Reconozcámoslo, a todos nos gusta
ganar. Aunque de pequeños nos enseñaran que lo importante era participar todos
corríamos por ser los primeros en salir al patio o por ser el primero en
terminar los deberes. El sentimiento de ser los mejores no desaparece aunque sí
que pierde intensidad cuando los intentos fallidos y las caídas comienzan a
amontonarse en nuestras espaldas. Una mala racha, una decepción o un fracaso
tienen, inevitablemente, consecuencias y secuelas para siempre. A pesar de que
el tiempo haga las veces de curandero y cierre todas nuestras heridas, las
cicatrices nos acompañarán hasta el final y nos recordarán lo que sucederá sí
volvemos a repetir pasos del pasado.
Pero no siempre las cicatrices
son visibles. Porque a pesar de haberte caído con la bicicleta cada verano y
pensar que ya no te quedaban más marcas por hacerte en las rodillas, lo cierto
es que las heridas internas superan con creces a aquellas, que por patosa te
hiciste. Estas heridas que nadie ve pero que todos tenemos necesitan de mucho
más tiempo para curar ya que aquí la Mercromina
no hace demasiado efecto.
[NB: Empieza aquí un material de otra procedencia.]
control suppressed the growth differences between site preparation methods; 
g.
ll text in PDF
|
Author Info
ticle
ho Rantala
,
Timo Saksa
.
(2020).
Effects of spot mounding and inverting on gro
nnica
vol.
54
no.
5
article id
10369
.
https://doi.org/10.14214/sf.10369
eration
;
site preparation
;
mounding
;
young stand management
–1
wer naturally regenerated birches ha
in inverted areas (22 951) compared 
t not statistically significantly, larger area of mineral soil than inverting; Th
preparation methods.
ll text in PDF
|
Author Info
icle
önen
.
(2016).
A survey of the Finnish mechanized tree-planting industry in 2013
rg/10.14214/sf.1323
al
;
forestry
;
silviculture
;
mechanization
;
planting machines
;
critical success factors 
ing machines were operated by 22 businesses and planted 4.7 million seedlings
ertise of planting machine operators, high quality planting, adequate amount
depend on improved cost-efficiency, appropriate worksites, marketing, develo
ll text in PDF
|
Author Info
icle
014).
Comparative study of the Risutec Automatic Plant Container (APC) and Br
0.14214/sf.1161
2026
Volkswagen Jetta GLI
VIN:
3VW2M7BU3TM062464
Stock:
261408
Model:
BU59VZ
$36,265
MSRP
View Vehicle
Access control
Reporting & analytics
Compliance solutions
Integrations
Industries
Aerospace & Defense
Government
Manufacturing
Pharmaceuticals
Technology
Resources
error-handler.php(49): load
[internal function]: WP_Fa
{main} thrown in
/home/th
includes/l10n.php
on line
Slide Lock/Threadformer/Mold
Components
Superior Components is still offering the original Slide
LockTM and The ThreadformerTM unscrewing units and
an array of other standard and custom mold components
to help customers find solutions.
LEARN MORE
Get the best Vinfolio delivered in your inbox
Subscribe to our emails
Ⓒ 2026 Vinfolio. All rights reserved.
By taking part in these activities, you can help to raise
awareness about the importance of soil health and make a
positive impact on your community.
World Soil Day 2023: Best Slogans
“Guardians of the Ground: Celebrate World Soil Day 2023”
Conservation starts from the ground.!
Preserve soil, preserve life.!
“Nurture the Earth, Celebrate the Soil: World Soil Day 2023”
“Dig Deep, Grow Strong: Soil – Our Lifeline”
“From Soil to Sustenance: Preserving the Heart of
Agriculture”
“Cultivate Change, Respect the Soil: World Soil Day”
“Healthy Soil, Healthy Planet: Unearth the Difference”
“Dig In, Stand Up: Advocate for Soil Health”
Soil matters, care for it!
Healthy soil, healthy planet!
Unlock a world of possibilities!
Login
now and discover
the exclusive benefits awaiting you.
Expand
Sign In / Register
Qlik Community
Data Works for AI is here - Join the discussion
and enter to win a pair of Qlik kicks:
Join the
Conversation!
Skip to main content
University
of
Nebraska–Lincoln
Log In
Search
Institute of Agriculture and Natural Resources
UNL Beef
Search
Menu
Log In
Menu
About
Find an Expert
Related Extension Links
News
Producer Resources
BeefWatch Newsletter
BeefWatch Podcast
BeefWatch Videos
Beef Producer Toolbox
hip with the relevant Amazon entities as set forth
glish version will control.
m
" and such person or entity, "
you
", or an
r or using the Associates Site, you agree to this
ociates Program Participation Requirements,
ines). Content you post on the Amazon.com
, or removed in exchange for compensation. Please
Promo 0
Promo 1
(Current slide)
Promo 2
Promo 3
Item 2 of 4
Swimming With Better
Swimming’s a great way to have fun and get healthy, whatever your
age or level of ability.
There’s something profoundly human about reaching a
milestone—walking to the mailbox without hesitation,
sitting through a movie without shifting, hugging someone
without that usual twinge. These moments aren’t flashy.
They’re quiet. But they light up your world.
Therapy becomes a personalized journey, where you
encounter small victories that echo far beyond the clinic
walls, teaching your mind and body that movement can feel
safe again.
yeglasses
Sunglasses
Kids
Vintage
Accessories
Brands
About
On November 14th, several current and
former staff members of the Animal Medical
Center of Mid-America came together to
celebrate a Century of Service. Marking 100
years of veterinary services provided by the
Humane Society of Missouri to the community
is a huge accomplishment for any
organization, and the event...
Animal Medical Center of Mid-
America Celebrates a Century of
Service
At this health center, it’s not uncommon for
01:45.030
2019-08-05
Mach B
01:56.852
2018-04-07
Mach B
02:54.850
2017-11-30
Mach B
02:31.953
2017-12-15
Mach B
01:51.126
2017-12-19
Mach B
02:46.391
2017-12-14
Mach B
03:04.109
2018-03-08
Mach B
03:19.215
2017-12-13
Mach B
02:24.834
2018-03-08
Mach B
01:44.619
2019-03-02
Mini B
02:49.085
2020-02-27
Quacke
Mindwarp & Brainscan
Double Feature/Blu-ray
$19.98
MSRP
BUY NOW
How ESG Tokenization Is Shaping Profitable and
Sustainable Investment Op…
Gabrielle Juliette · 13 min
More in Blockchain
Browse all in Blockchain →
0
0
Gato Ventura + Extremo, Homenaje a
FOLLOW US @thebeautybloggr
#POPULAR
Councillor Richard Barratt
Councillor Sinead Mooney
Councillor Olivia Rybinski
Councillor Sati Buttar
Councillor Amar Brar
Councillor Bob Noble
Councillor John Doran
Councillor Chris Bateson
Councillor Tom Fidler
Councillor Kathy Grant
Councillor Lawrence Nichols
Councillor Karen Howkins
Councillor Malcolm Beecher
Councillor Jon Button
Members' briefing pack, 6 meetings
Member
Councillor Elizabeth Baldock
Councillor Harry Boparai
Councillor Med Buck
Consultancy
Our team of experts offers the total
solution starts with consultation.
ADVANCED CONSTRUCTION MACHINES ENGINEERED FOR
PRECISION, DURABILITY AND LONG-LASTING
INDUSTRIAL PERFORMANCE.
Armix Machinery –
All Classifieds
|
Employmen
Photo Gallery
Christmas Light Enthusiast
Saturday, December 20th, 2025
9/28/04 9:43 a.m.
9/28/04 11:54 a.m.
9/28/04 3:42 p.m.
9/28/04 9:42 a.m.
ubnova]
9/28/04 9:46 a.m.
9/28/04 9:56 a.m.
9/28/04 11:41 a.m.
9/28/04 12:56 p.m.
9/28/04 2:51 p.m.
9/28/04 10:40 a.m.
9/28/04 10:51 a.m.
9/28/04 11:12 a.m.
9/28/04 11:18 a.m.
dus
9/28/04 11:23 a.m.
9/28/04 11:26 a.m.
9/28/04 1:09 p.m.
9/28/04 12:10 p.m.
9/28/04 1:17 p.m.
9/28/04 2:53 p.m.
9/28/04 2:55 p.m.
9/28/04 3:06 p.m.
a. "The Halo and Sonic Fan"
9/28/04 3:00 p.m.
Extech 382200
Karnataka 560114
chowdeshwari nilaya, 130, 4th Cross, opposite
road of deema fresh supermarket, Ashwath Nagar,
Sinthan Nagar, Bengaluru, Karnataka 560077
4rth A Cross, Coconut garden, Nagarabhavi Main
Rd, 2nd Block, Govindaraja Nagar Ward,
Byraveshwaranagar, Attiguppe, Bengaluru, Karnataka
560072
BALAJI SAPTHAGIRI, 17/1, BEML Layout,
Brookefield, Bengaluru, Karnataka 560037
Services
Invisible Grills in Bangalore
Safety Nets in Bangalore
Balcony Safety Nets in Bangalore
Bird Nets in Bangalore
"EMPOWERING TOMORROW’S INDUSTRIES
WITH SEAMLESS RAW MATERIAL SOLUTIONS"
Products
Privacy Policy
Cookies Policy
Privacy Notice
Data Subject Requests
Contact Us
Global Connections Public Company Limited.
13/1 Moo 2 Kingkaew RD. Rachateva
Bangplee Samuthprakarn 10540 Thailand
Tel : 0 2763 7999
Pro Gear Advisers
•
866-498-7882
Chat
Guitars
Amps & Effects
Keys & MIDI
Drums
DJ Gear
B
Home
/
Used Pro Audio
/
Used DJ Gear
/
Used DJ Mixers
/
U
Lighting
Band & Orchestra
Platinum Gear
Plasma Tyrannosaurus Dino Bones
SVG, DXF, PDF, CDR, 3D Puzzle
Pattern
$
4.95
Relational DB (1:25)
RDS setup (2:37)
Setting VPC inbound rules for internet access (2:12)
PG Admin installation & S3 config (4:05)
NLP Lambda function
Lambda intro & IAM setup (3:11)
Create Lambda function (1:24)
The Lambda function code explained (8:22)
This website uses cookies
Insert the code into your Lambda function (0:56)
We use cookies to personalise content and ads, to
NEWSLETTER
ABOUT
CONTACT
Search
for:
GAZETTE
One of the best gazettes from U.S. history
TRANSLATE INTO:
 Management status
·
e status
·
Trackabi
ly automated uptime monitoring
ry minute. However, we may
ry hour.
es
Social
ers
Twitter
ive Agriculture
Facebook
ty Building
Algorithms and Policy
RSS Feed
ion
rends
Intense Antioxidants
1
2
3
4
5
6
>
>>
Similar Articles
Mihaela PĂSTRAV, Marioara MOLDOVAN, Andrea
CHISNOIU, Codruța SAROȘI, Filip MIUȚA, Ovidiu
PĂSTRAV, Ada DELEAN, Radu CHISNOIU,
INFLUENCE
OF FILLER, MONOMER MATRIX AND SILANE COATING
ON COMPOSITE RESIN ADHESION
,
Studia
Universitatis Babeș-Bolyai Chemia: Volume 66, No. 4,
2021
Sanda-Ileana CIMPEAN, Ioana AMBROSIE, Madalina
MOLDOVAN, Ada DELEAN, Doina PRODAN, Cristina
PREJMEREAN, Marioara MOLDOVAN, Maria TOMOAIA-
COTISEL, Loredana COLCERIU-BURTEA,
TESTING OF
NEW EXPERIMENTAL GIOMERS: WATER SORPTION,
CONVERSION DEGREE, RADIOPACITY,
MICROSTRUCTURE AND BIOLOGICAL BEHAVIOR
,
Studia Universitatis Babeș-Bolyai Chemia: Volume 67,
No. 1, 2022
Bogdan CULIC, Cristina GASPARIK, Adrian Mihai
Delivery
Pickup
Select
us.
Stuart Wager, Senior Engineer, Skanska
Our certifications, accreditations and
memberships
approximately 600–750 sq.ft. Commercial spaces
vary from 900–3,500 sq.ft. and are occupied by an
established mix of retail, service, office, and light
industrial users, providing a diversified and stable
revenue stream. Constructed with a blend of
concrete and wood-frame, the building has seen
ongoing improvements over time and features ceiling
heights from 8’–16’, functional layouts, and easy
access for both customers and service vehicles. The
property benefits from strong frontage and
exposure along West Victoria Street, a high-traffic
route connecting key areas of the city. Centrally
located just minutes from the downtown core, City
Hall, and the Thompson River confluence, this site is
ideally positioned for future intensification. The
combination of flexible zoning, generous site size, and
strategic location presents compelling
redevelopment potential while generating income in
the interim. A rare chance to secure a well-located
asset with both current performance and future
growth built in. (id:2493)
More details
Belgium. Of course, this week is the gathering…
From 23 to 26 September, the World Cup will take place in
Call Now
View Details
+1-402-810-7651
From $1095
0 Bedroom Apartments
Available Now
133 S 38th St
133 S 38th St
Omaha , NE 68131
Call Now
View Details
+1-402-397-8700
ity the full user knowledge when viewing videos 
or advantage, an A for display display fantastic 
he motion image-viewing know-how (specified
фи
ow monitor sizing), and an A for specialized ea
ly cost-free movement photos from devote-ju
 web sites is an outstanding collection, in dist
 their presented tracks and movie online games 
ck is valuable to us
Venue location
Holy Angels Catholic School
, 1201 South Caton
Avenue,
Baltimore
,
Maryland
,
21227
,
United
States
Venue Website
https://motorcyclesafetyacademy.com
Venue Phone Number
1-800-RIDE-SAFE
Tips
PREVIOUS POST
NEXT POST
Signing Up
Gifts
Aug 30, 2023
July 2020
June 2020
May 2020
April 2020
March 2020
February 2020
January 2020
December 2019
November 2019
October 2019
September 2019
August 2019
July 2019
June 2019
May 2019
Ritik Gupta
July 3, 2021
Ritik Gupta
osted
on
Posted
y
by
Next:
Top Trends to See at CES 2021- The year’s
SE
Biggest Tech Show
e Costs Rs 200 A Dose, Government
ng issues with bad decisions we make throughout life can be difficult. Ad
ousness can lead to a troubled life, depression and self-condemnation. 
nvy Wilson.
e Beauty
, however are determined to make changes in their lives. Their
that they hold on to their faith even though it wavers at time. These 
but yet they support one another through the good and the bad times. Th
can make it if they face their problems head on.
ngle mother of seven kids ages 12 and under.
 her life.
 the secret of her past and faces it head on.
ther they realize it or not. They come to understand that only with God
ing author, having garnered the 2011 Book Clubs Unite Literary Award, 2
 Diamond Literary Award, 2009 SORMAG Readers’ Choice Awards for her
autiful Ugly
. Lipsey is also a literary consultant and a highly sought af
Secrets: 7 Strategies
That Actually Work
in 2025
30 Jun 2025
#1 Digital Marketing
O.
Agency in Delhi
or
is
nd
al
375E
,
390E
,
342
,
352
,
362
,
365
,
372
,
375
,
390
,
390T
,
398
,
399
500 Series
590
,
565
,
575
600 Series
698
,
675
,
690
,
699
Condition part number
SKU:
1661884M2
Son ese episodio del pasado, esa persona o ese
desengaño los que a modo de jarra de agua fría nos hacen cambiar y
distanciarnos, cada vez más, del niño que volaba por los pasillos para lograr
salir el primero.
Y es ahí, cuando somos
conscientes de que todos los lugares en los que hemos estado, todas las
personas que hemos conocido y todos los momentos que hemos vivido nos forman y
nos transforman cuando recordamos ese sentimiento de competitividad que nos
anima a conseguir, por qué no, ser esta vez los que merezcamos ganar.